Anda dibuatnya senang, tinggi, tapi pada akhirnya amarah Anda dibuat memuncak, marah. Hampa. Tidak ada kejayaan yang pernah Anda rasakan pada akhirnya sebagaimana menjanjikan efek candu tersebut pada hisapan pertama. Tidak ada...klimaks.
Oh satu lagi, bukan hanya dibuat pontang panting emosi Anda. Mendapatkannya pun sulit. Sang bandar hanya muncul sekitar dua mingguan, itu juga hanya sekali dalam dua tahun. Bisa di Vietnam, Singapura, Thailand, suka-suka.
Beruntungnya untuk harga masih fleksibel. Tidak menguras dompet, dapat ditebus dengan waktu yang Anda miliki. Dua jam, tiga jam sudah cukup.

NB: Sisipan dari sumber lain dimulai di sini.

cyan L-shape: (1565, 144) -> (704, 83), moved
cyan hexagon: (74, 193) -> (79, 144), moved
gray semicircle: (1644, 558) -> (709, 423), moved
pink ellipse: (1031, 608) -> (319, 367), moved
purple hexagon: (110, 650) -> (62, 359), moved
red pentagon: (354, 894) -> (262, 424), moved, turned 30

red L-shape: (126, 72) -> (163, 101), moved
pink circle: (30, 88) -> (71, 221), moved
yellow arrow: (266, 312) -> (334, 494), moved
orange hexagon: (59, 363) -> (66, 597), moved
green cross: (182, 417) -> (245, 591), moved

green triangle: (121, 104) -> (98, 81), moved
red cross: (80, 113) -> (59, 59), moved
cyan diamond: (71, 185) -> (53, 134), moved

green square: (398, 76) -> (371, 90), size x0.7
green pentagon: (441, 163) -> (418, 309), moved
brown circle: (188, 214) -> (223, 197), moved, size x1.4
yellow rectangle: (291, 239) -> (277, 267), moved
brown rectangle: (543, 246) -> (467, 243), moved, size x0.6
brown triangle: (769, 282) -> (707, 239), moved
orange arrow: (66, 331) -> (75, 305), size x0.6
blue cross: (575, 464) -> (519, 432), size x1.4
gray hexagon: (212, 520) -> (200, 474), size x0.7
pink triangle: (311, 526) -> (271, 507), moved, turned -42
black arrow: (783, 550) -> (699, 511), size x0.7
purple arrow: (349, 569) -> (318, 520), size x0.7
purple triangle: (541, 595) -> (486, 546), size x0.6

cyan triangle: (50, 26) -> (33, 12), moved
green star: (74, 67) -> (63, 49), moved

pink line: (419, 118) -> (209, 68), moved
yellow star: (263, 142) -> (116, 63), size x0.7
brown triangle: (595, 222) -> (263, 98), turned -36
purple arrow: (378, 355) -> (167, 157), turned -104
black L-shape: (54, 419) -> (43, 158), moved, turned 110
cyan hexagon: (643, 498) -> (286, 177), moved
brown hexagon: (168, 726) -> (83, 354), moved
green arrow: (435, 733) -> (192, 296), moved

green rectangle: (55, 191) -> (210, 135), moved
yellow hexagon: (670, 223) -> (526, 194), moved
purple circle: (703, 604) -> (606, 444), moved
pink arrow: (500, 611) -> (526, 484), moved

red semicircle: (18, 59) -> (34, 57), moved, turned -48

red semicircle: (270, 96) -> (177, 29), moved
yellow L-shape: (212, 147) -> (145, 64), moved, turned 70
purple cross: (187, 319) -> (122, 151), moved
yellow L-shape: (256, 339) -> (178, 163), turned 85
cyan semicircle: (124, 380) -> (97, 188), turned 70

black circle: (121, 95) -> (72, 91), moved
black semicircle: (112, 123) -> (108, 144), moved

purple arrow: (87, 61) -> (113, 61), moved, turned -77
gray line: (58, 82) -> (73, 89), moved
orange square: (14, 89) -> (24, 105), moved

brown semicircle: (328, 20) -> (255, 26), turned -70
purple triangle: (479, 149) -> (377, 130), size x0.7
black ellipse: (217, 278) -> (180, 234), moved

Menyenangkan ketika waktunya sang bandar untuk muncul sudah tiba, candu itu, menyenangkan, walau yang namanya candu selalu menyenangkan, untuk sesaat.
*Menghirup*
*Menghembus*
*Bruk*
Catatan: tulisan dibuat sebelum Indonesia digilas 4-0 oleh Filipina, jadi *bruk* beneran ini.